» **Material to process**
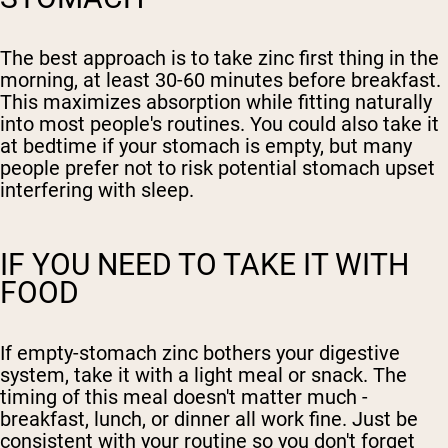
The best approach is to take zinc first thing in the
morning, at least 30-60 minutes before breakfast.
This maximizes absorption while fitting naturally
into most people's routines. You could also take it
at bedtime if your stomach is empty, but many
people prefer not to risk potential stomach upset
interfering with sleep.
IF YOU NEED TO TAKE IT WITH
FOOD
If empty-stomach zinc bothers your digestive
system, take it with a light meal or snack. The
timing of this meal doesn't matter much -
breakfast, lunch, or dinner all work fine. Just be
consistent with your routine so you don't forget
--
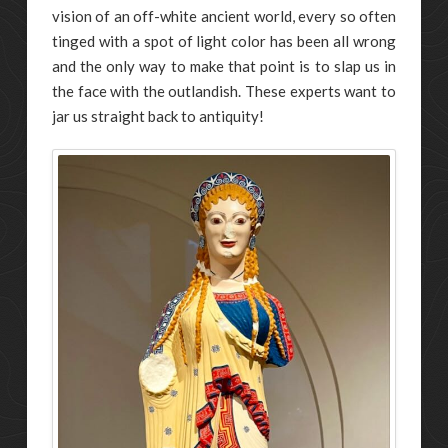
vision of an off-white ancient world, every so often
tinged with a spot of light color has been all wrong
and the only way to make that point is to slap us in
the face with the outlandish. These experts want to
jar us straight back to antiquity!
==
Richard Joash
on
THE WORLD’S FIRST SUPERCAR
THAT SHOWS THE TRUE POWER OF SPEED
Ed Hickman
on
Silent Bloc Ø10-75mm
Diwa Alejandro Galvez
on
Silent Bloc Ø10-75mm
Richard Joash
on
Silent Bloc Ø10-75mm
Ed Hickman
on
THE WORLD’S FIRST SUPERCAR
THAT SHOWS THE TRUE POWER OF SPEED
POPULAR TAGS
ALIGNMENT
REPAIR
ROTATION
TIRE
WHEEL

» **Problem statement**
Among the entries above, the line containing "The best approach", the line containing "consistent with your", and all lines between them are to be restated word for word; nothing else belongs in the reply.

» **Reply**
The best approach is to take zinc first thing in the
morning, at least 30-60 minutes before breakfast.
This maximizes absorption while fitting naturally
into most people's routines. You could also take it
at bedtime if your stomach is empty, but many
people prefer not to risk potential stomach upset
interfering with sleep.
IF YOU NEED TO TAKE IT WITH
FOOD
If empty-stomach zinc bothers your digestive
system, take it with a light meal or snack. The
timing of this meal doesn't matter much -
breakfast, lunch, or dinner all work fine. Just be
consistent with your routine so you don't forget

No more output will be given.